Lava ist schlau. Lava kann Türen öffnen, egal ob sie sich nach innen oder außen öffnen lassen. Am liebsten öffnet sie die Küchentür, denn dort findet sich immer etwas Essbares und Lava ißt für ihr Leben gern. Als wir die Klinke an der Küchentür durch einen Knauf ersetzen, macht sie sich auch mit der neuen Technik sofort vertraut. Lava liebt Hunde-Brettspiele, bei denen man herausfinden muss, auf welche Weise man an die versteckten Leckerbissen gelangt. Wir haben die Spiele bei mehreren Hunden ausprobiert - so schnell wie Lava ist niemand.
Lava ist überall dabei und, weil sie so brav ist, auch überall gern gesehener Gast. Lava ist meine Freundin, ein Teil meiner Familie.
Wenn man sich an Lava anlehnt, fühlt man sich sicher, weil sie so stark ist. Auch jetzt liegt mein Kopf auf ihr und meine Tränen laufen über ihr weiches Fell. Ich kann nicht glauben, dass sie tot ist.
Es fing damit an, dass sie unmittelbar nach ihrer Läufigkeit Fieber bekam. Der Verdacht einer Gebärmutterervereiterung bestätigte sich zunächst im Röntgen- und Ultraschallbild nicht, die Gefahr war aber auch innerhalb der nächsten Wochen nicht gebannt. Mal ging es ihr besser, mal wieder schlechter, doch die Ursache konnte nicht wirklich gefunden werden. Vor 4 Tagen dann liessen wir einen neuen Ultraschall machen und sofort zeigte sich, dass Lava eine schwere Gebärmuttervereiterung hatte. Für eine 10jährige Dogge ist die Operation lebensgefährlich und an dieser Stelle stellt sich normalerweise die Frage, ob man sie einem so alten Hund noch zumutet. Doch weder für uns noch für Dr. Weber stellte sich die Frage, denn Lava war eine Kämpfernatur und hatte ein kerngesundes Herz. Wir mußten es einfach versuchen.

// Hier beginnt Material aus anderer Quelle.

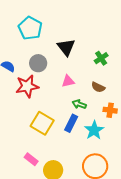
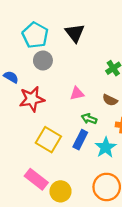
black triangle: (66, 47) -> (75, 33), moved
gray circle: (38, 63) -> (43, 60), moved
pink rectangle: (31, 159) -> (36, 179), size x1.5

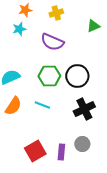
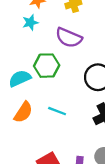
green hexagon: (49, 76) -> (47, 66), moved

In der Nacht vor der OP erbrach Lava Blut und ihr Zustand verschlechterte sich dramatisch, so dass sie wir sie noch nachts in die Praxis brachten, wo sie zunächst zur Regeneration Infusionen bekam und als sich ihr Zustand stabilisiert hatte, operiert wurde. Für uns begannen bange Stunden des Wartens, bis endlich der erlösende Anruf kam, dass Lava die OP gut überstanden hat. Wir lagen uns weinend vor Freude in den Armen - Lava hatte es wieder einmal geschafft! Die Tage nach einer OP sind immer noch kritisch, zumal Lava schon so alt war. Doch ich war mir so sicher, dass sie alles hinter sich hat, zumal sie bereits am nächsten Tag wieder gefressen hat und in den Garten laufen konnte. Umso unerwarteter traf uns der Rückschlag am darauffolgenden Tag. Lava ging es schlechter, sie stand nicht auf und verlor plötzlich pechschwarzen Stuhl. In diesem Moment hatten wir das Gefühl, dass in Lavas Körper etwas schreckliches passiert. Beim Tierarzt beruhigte man uns. Lava bekam noch einmal Medizin für den Magen-Darmbereich verabreicht.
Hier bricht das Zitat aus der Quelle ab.